Perhaps that unrelated stuff you mentioned figures into a smaller theme that's different from the central one..... :-)

Well... NCFOM... to me was about the inevitability of death. Chigurh was death personified and he would find you no matter who you were or where you were.

I guess I don't understand L Davis's constant bad luck and what that had to do with anything. And is Dylan supposed to be ironic in that he was a contrived folk singer who was passed off as being totally authentic?

@MongoLloyd said:

Well... NCFOM... to me was about the inevitability of death. Chigurh was death personified and he would find you no matter who you were or where you were.

I like that! It plays into the title of the book and film well. I’m gonna keep that in mind the next time I watch NCFOM.

I guess I don't understand L Davis's constant bad luck and what that had to do with anything. And is Dylan supposed to be ironic in that he was a contrived folk singer who was passed off as being totally authentic?

Honestly, I haven’t seen the Coens’ film that’s the main topic of discussion... I just keep on doing that here, ha.

@MongoLloyd said:

But you have to look for a theme, not a bunch of random stuff that happens. And how is it a great film?

I don't know if you HAVE TO look for a theme but even if you would you find a theme by the little things that together make up the theme.

I think it's a great film (and I just mean a very good film, not some homage statement) because... I think it's visually pleasing, there is a lot of good acting, some good dialogue, and it being unpredictable unlike most of the stuff that comes out of American mainstream film production today. Well, one predictable thing was they threw in Dylan in there but incidentally I just loved the choice of song and how it came on right at the end.

But like some other Coen films, like NCFOM, I haven't gotten exactly what they were trying to say... If there was a specific message. When you read up on it a little bit it doesn't seem like it does.

Yeah, I just watched this again and I honestly just don't get it. What did Llewyn want? Who was the antagonist? What growth did Llewyn experience by the end of the story?

@MongoLloyd said:

Yeah, I just watched this again and I honestly just don't get it. What did Llewyn want? Who was the antagonist? What growth did Llewyn experience by the end of the story?

The film is written and directed by the Coens and was released in 2013. Does Llewyn really have to experience substantial growth by the end of the story?

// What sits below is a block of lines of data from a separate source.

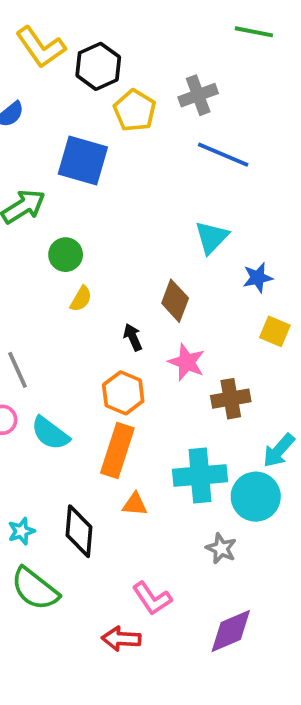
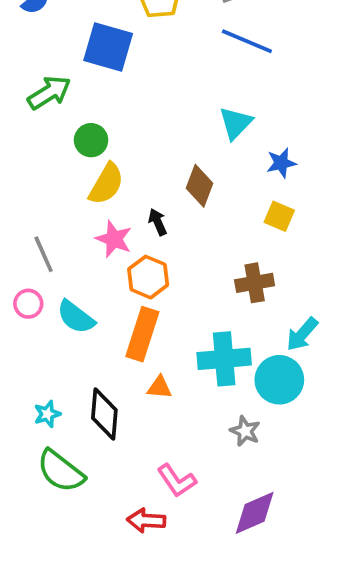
yellow semicircle: (81, 299) -> (106, 184), size x1.6
yellow square: (275, 331) -> (279, 216), moved
pink star: (187, 362) -> (114, 239), moved

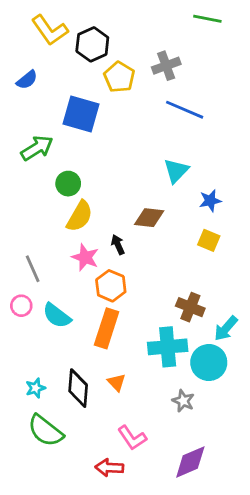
brown diamond: (199, 186) -> (149, 218), turned 76
brown cross: (255, 283) -> (190, 307), moved, turned 32
orange triangle: (160, 387) -> (116, 382), moved, turned 42

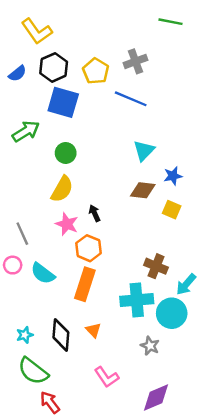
black hexagon: (92, 44) -> (54, 67), moved
blue line: (185, 110) -> (131, 99), moved
green circle: (68, 184) -> (66, 153), moved
brown diamond: (149, 218) -> (143, 190), moved
red arrow: (109, 468) -> (50, 402), moved, turned 50

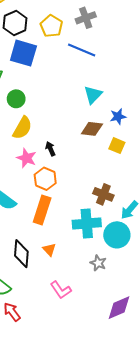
green circle: (66, 153) -> (16, 99), moved
purple diamond: (156, 398) -> (119, 308), moved

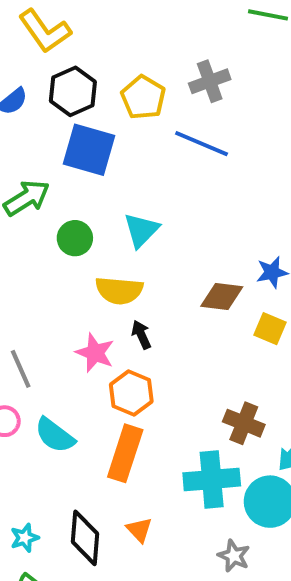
cyan triangle: (93, 95) -> (141, 230), moved
yellow semicircle: (22, 128) -> (119, 290), moved, turned 65

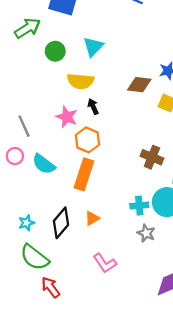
cyan cross: (212, 479) -> (139, 206), moved, size x0.6
orange triangle: (139, 530) -> (92, 218), turned 42
black diamond: (85, 538) -> (61, 223), turned 36

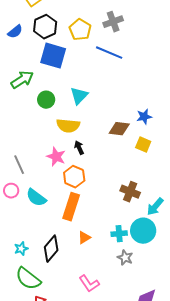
orange triangle: (92, 218) -> (84, 238), moved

When it was released and who wrote and directed it is irrelevant. And yeah, that's one of the primary goals of a film protagonist.

@MongoLloyd said:

When it was released and who wrote and directed it is irrelevant. And yeah, that's one of the primary goals of a film protagonist.

What I was getting at is this: Your paradigm of how to write a script may be religious rule to a screenwriter who’s trying to break into the business - but the Coens are established filmmakers who can afford to break the rules. Capice? My point about it being a 2013 film is reinforcement of that idea - as the medium grows older, filmmakers are more eager to break rules.

Finally, I don’t think it’s necessarily the goal of the character to experience growth - the growth is something that happens due to his or her overcoming his or her problems and/or obstacles.

No, that's not how it works. A film story (screenplay) is a certain thing. If you want to watch a novella on screen, go to it, but audiences generally don't embrace film stories that aren't film stories. Only filmmakers like the Coen's could get away with that because they have amassed enough fanboys to literally throw anything on a screen and make a profit from it.

I would suggest that this story, if made by a no-name director with a no-name cast, would have never been seen by anyone more than the cast and filmmaker's friends and family.